At the time, the woman still thought the issue might be fixable. In comments on the BORU thread, she said she was being “nice exclusively” because Mia was going back to therapy, which had helped her before she quit. She made it clear this was the last chance: if Mia pulled anything like that again, she was out.
For a while, things did calm down. Then in June, Mia started sliding back into old habits. In the five-month-later update, the woman wrote that it began with smaller entitlement. Mia took her things without permission, whined whenever the baby cried, and complained about having to “do everything,” even though “everything” basically meant her own laundry. The woman said it was annoying more than unbearable, so she mostly handled it by taking her things back and letting Mia deal with the consequences of her own messes.

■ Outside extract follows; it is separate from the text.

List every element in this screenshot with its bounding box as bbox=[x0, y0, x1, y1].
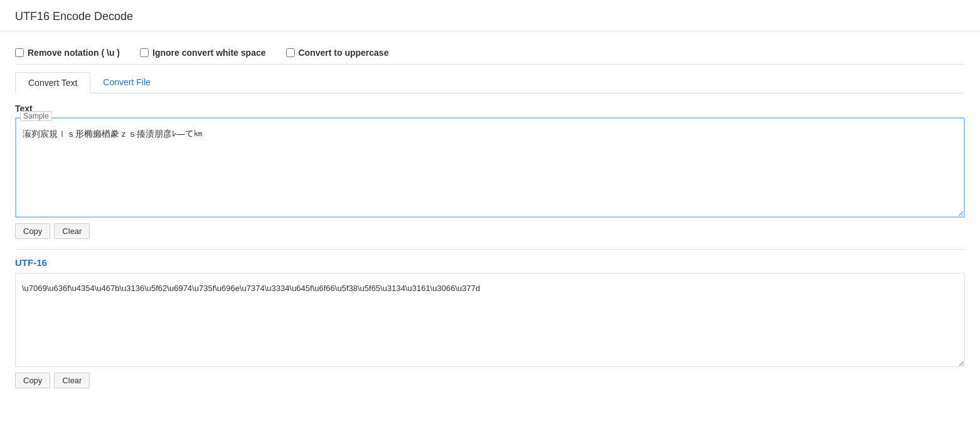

The final straw came in early September.
Mia left for a beach holiday with friends. The day after she left, the woman realized her diaper bag and one of her son’s blankets were missing. Both were expensive baby-shower gifts from her best friend. She searched the apartment and eventually found the diaper bag emptied out on Mia’s bed, with all the contents dumped elsewhere. Mia had taken it as extra luggage because, according to her later explanation, she did not want to empty her school bag and her computer would not fit anywhere else. The blanket had been tucked into one of the bag’s pockets, so it got taken too “by mistake.” When the woman finally got both items back, they were dirty and full of sand.
She called Mia immediately. Instead of apologizing, Mia justified it and then called her “dramatic” when she asked for an apology. That was it. The woman told her that when she came back from the trip, she would have one week to get her things and move back in with one of their parents. Mia spent the rest of the trip trying to argue her way out of it and also tried to recruit the parents. Their mother told Mia she had brought it on herself. Their father once again tried to talk the woman into being “nice,” but she told him she already had been. When Mia got home, she tried to pick a fight, but this time the woman did not budge.
Mia officially moved out a couple of weeks later. The woman wrote that their mother was making Mia save money so she could pay back the nearly eight months of rent she owed. In the update, the woman sounded much more exhausted than angry. She wrote that being the older sister had always felt like being a second mother without any of the authority of an actual parent. She said her mom acknowledged she had effectively been Mia’s third parent growing up, especially after the divorce. Their father, on the other hand, refused to understand how much responsibility had fallen on her. She also wrote that Mia had always treated her like an afterthought: using her for rides, giving her insulting birthday gifts, and contacting her mostly when she needed something.
So what started as a drunken late-night keypad disaster and a baby waking up over and over ended with something much deeper being exposed. The diaper bag was just the point where the woman stopped trying to act like Mia’s disrespect was a phase she could mother her out of. She had let her sister live there for free, bent over backwards to make it work, and even given her a final chance after the alarm incident. The beach trip proved Mia still saw her sister’s home, her time, and even her baby’s belongings as things she could use without asking — and that was finally enough to get her kicked out.